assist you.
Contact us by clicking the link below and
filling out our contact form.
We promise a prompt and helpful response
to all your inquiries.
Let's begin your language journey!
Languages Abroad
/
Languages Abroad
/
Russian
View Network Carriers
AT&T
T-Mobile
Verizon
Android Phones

______

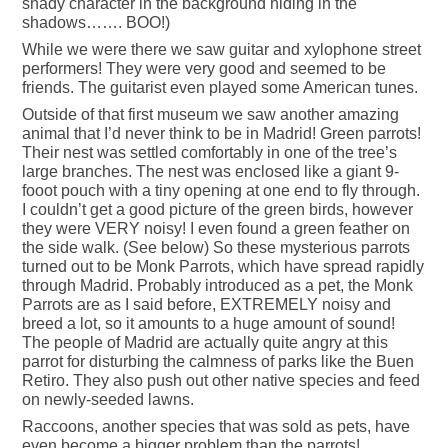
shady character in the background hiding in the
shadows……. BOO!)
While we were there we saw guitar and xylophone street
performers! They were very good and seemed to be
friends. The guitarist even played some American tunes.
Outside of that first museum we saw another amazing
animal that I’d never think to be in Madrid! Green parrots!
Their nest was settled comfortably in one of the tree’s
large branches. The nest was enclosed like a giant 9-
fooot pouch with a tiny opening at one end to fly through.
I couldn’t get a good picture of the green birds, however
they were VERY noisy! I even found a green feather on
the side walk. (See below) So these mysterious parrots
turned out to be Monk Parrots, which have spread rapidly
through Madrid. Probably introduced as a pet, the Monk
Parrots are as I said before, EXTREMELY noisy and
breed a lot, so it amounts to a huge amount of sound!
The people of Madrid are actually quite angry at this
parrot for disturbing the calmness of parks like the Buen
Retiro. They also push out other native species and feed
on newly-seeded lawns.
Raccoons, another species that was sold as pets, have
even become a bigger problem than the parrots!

______

* _EXERCISE REQUIREMENTS_
Return, with no change at all, every line in the entries above from the line containing "breed a lot, so" through the line containing "even become a".

* _ANSWER TO THE EXERCISE_
breed a lot, so it amounts to a huge amount of sound!
The people of Madrid are actually quite angry at this
parrot for disturbing the calmness of parks like the Buen
Retiro. They also push out other native species and feed
on newly-seeded lawns.
Raccoons, another species that was sold as pets, have
even become a bigger problem than the parrots!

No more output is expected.